▶ **ASSIGNED TASK**
Out of the listing below, copy every line that carries the string "Locate".

▶ **SUPPLIED MATERIAL**
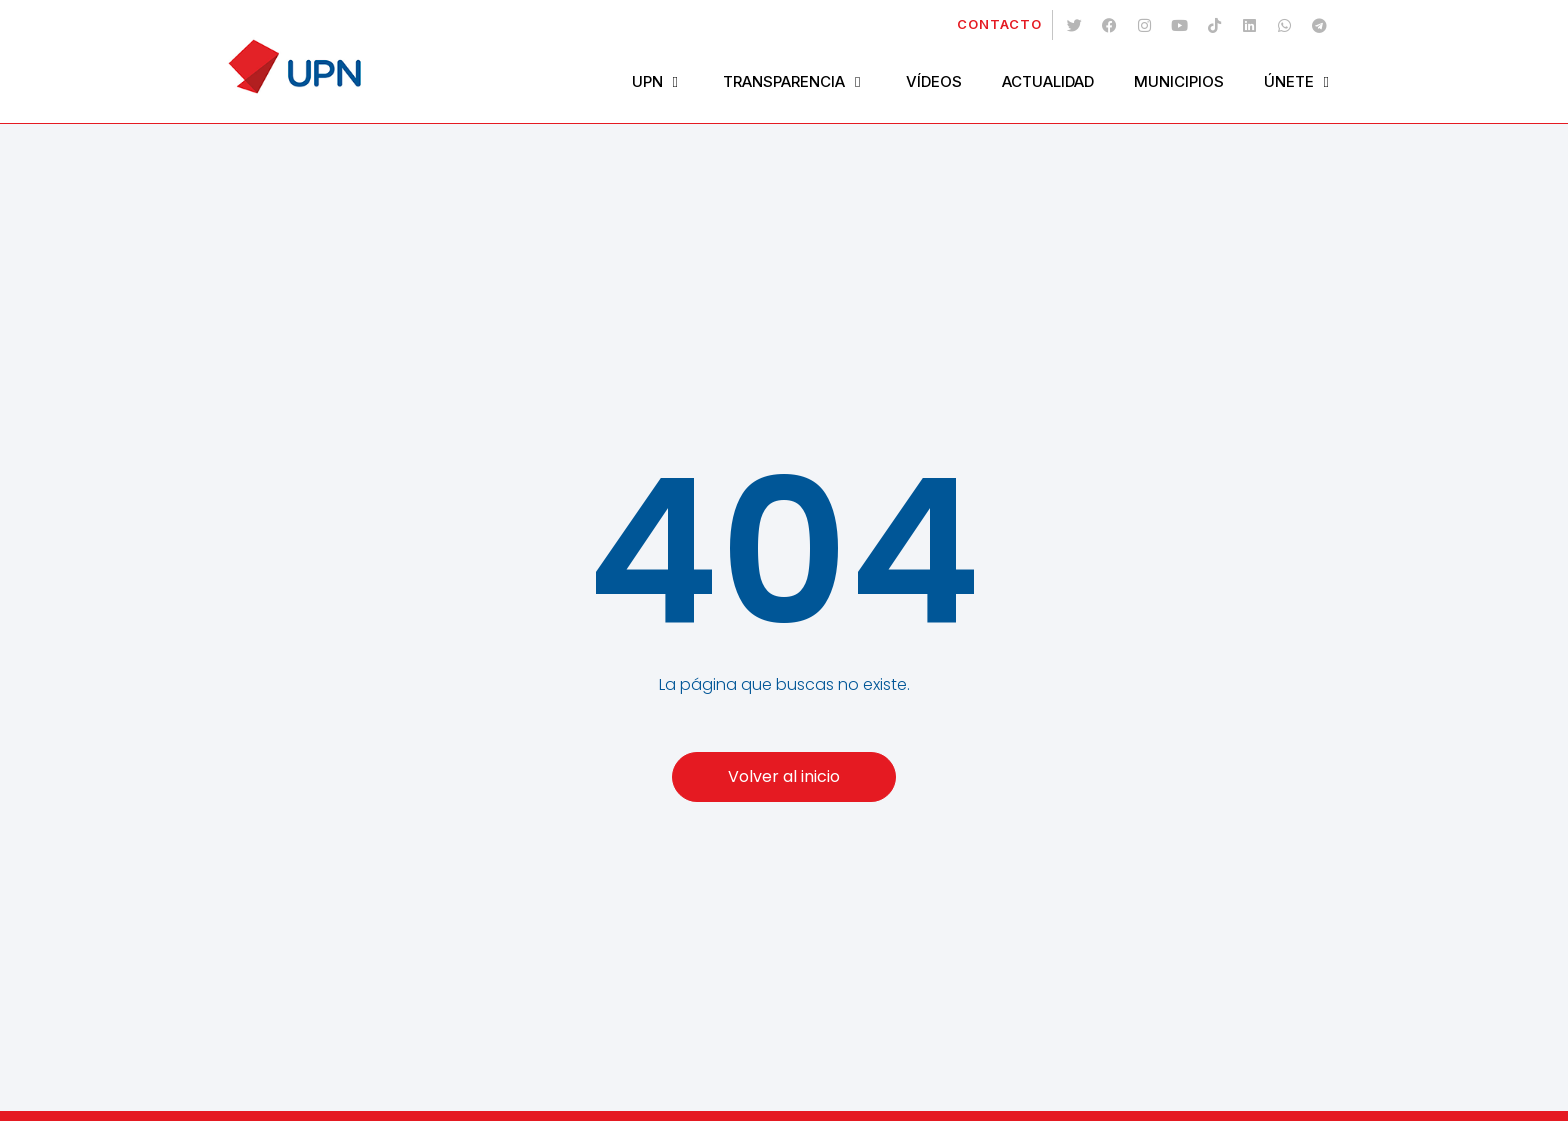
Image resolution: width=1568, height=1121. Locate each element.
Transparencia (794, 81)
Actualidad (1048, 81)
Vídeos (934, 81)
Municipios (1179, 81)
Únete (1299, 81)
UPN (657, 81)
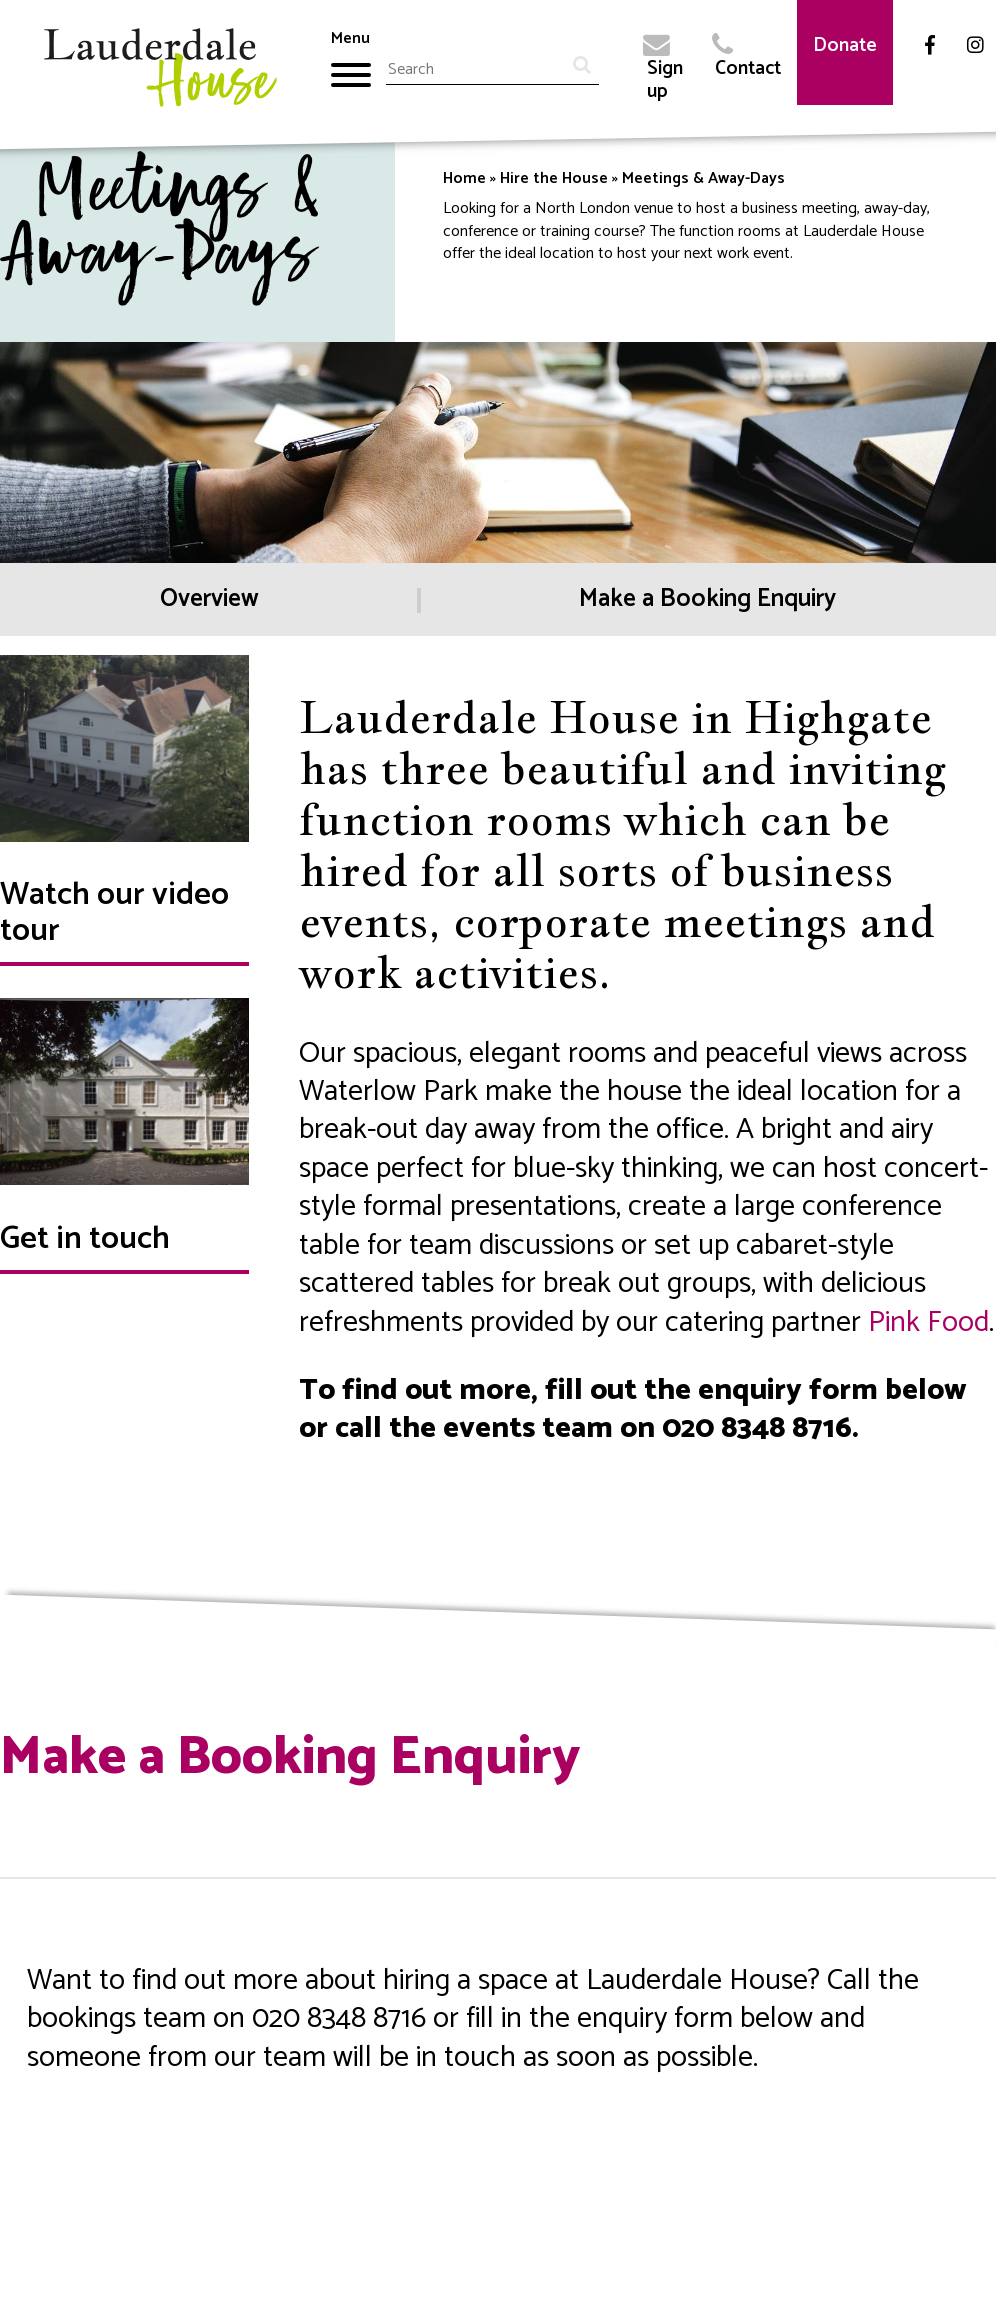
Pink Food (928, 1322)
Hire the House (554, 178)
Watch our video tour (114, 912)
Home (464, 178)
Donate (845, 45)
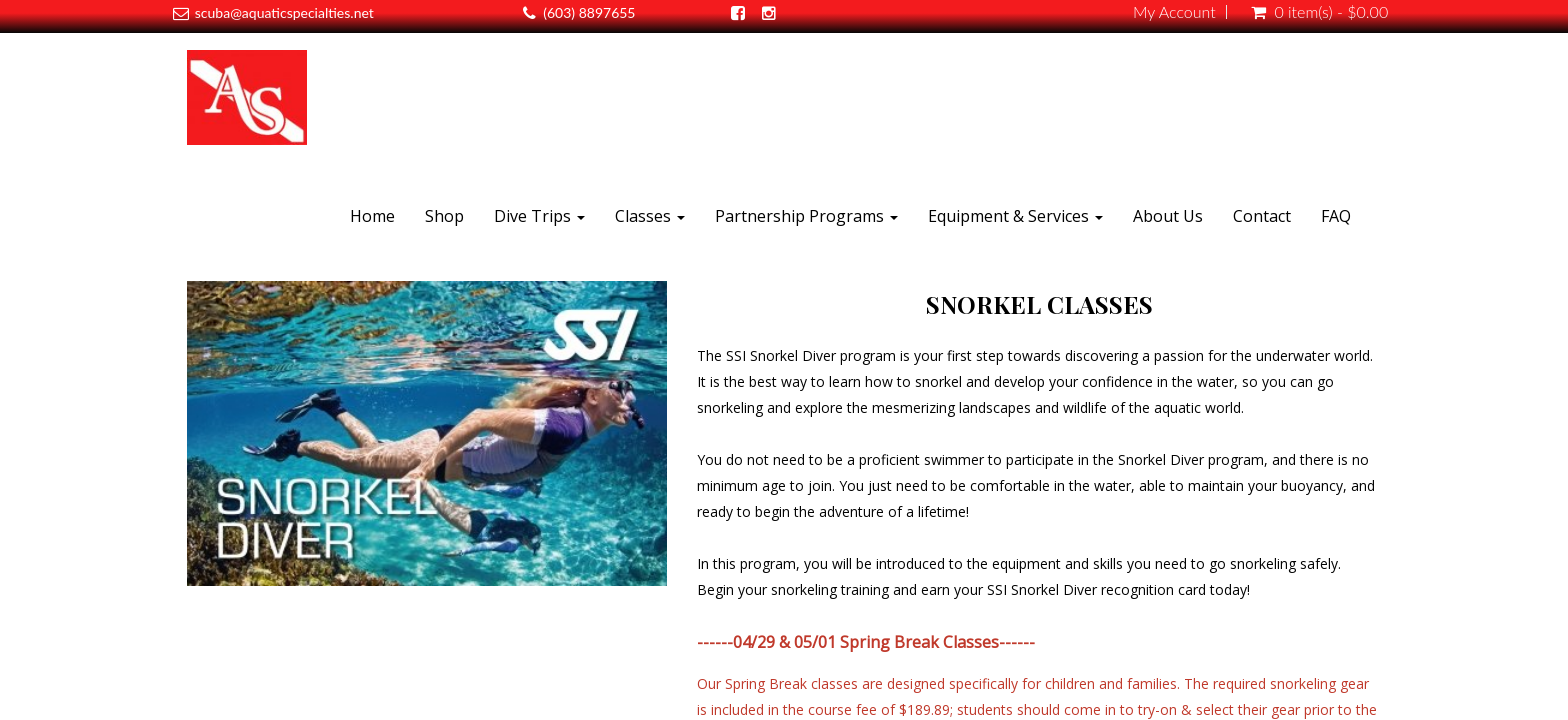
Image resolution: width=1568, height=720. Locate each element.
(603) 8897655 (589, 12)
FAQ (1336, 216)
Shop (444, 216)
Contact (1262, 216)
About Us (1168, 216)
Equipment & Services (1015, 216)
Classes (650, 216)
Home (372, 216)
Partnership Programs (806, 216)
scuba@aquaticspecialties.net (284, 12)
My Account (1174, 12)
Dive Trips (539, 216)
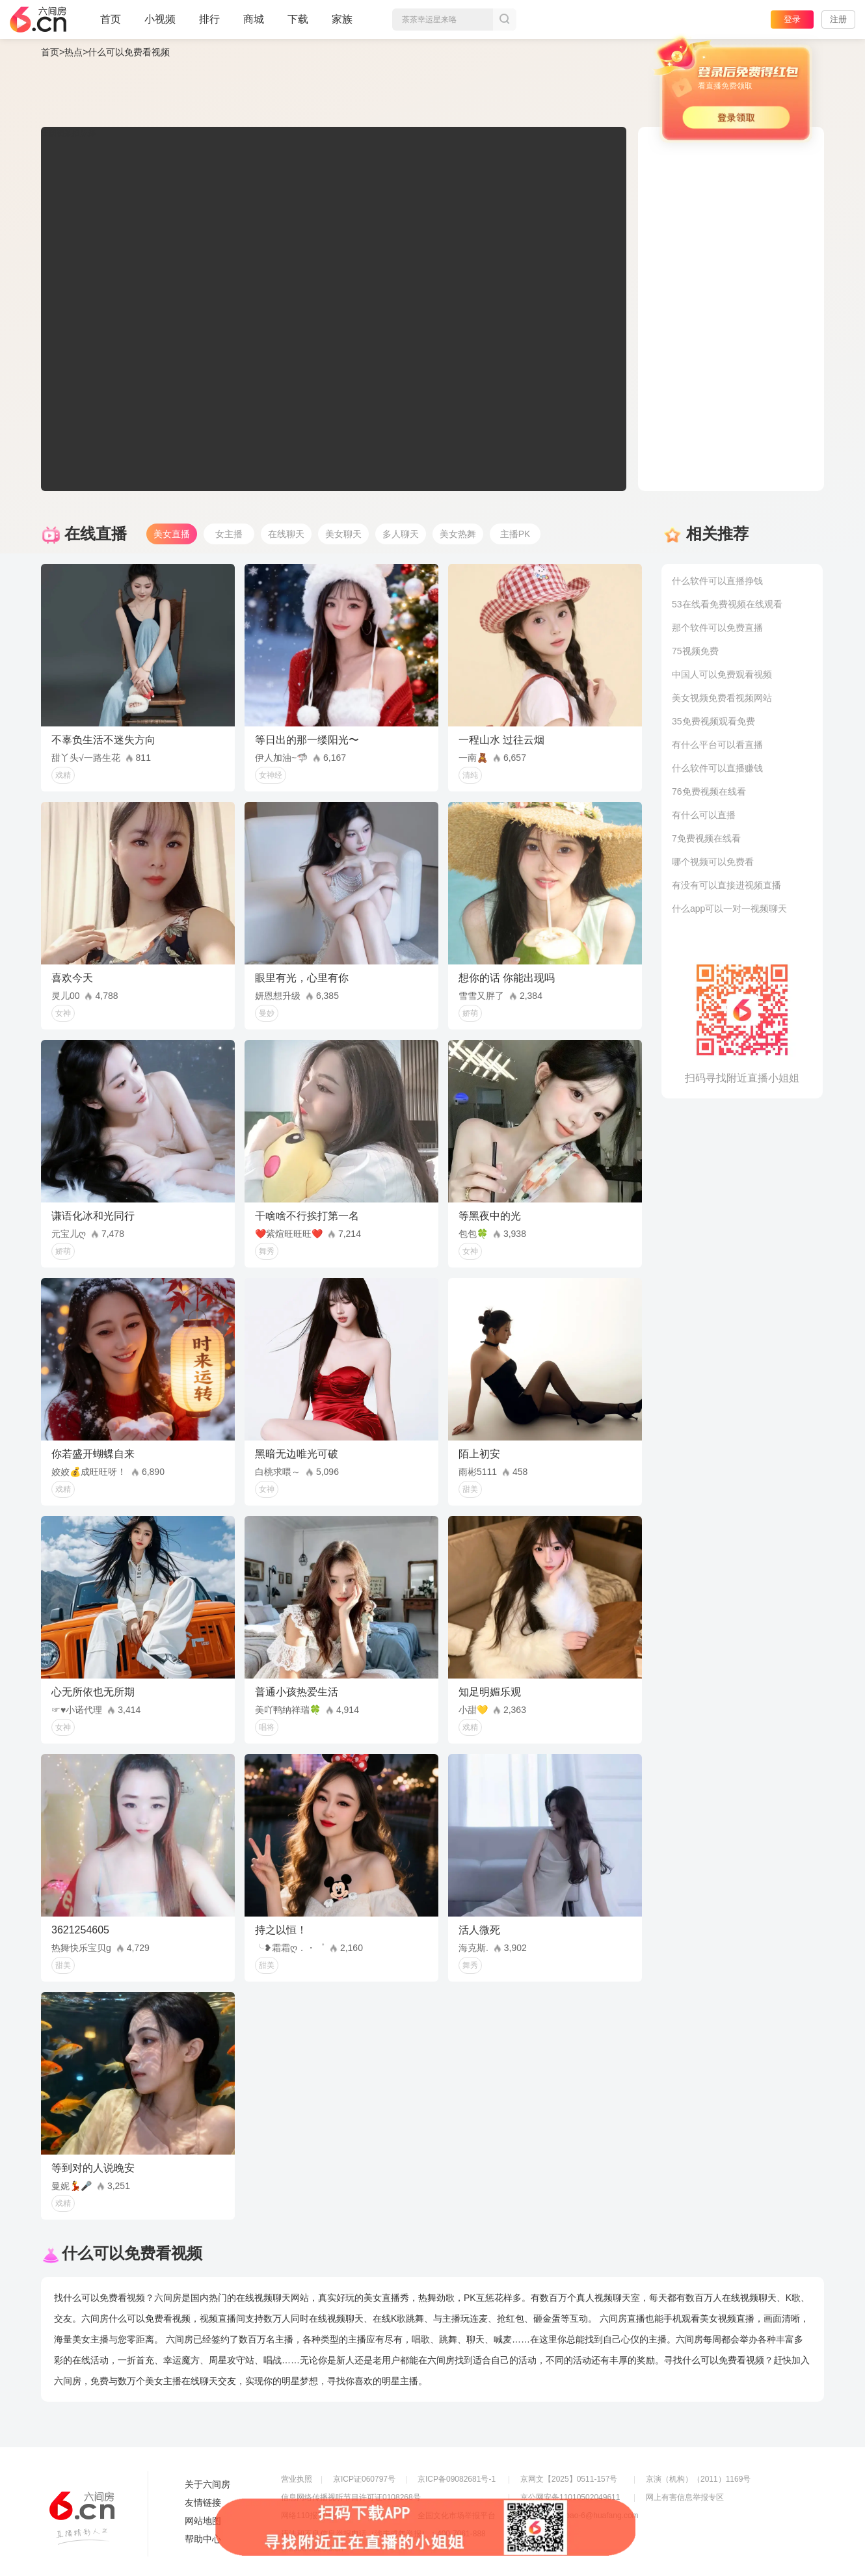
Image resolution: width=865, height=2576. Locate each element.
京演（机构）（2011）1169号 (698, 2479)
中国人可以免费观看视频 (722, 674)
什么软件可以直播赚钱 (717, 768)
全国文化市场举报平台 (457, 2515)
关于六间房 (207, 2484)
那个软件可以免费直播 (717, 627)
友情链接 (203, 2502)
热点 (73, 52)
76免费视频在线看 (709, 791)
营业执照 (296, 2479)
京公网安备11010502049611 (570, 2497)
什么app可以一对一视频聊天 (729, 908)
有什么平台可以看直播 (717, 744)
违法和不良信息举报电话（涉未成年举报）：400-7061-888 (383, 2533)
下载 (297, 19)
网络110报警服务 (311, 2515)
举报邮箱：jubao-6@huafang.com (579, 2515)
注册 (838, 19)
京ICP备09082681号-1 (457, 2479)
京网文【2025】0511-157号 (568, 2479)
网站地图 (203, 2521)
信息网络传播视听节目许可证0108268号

▶ **RESULT FOR THIS TASK**
Image resolution: width=1568, height=1121. Locate each element.
Image resolution: width=1568, height=720. Locate each element.
Image resolution: width=865, height=2576. Locate each element.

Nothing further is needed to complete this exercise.